I see that this discussion started years ago. Is there still life in it? How does it move forward?
I never wanted to write my own crate for dealing with time, but to have a solution for my own projects until something "official" is released:
https://github.com/sourcebox/emtick-rs
I don't know if the general concept behind it is good enough as solution within e-h, maybe it could be discussed. And yes: the code for the conversions between ticks/ms/µs looks scary and expensive, but at least in my own testing, the compiler did a decent job of optimizing it.
Hi, @sourcebox , what are the main differences between your implementation and fugit? I saw that yours does not have any dependency, and that is always desirable (I believe). However, it would be great to have a performance comparative. Also, memory footprint should be studied.

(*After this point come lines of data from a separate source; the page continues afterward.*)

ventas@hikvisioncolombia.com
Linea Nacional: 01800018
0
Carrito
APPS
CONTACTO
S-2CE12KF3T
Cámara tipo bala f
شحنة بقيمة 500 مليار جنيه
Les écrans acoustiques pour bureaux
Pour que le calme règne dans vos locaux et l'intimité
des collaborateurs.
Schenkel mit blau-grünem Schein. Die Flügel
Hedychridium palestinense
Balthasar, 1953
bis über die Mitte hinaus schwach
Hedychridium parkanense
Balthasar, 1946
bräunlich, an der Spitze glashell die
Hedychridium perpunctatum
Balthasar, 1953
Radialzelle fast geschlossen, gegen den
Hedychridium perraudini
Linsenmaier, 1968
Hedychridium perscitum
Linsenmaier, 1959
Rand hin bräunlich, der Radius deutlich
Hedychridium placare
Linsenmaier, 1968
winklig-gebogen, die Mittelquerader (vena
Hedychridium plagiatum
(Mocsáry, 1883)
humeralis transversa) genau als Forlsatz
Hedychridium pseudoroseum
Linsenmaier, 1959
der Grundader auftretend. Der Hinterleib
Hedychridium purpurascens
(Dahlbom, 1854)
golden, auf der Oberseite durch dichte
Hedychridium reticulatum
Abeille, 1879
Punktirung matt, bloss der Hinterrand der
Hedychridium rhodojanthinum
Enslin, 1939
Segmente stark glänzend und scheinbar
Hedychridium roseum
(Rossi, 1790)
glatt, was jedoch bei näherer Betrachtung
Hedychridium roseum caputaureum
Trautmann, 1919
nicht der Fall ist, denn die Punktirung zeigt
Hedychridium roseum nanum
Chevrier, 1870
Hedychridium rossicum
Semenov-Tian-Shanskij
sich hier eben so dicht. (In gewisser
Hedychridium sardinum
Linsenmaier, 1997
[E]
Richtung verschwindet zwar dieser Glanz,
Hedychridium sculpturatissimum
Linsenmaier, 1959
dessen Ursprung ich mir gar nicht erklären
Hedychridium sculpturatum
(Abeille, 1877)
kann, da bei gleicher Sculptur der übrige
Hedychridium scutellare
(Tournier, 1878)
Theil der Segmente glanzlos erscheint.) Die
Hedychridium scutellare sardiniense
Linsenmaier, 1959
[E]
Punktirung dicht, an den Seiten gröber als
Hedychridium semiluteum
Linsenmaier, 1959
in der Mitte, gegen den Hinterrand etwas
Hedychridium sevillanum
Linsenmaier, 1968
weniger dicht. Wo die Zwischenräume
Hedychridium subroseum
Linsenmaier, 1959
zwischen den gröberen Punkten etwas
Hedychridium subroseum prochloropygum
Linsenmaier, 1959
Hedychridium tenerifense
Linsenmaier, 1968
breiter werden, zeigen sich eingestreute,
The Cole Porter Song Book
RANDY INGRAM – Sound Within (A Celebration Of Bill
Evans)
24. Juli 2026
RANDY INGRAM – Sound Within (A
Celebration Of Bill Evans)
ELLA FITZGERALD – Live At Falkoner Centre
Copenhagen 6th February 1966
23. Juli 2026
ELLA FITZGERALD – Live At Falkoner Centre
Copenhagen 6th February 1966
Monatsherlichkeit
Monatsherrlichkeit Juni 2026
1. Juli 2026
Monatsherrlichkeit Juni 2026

I agree with you, we just need a decent toolbox for dealing with time and timers in embedded systems. It would be great if e-h adopts/integrates either fugit or your new crate. The main drawback of your solution (I think) is that several HALs already use fugit, and maybe it is worth it to adopt it in e-h as well. I'll take a look to your code later with more time.
As far as I understand fugit, it tries to eleminate runtime cost completely. This however leads to the fact that you have to deal with types like Duration::<u32, 1, 1_000>
and pass them around, which I'm personally not a big fan of.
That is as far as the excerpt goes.